ASSIGNED TASK
Below is a listing. Write out exactly its lines between the one holding "Shivers - Parasitenmörder (140, 679)" and the one holding "Sócios Beneméritos (73, 1798)", inclusive.

=====

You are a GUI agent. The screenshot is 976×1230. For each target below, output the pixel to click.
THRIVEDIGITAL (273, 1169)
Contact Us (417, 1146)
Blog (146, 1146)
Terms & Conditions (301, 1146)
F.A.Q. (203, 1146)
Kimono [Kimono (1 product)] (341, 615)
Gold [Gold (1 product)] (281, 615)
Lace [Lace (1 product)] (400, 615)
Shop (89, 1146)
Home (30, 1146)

=====

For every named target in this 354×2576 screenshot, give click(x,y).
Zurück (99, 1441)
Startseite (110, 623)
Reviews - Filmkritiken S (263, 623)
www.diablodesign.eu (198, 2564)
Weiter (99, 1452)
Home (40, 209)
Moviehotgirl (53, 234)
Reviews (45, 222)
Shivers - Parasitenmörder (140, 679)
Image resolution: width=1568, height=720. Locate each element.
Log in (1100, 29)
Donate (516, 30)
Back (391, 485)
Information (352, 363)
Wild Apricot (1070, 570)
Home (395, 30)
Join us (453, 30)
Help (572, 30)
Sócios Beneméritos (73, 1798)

=====

ANSWER TO THIS TASK
Shivers - Parasitenmörder (140, 679)
Image resolution: width=1568, height=720. Locate each element.
Log in (1100, 29)
Donate (516, 30)
Back (391, 485)
Information (352, 363)
Wild Apricot (1070, 570)
Home (395, 30)
Join us (453, 30)
Help (572, 30)
Sócios Beneméritos (73, 1798)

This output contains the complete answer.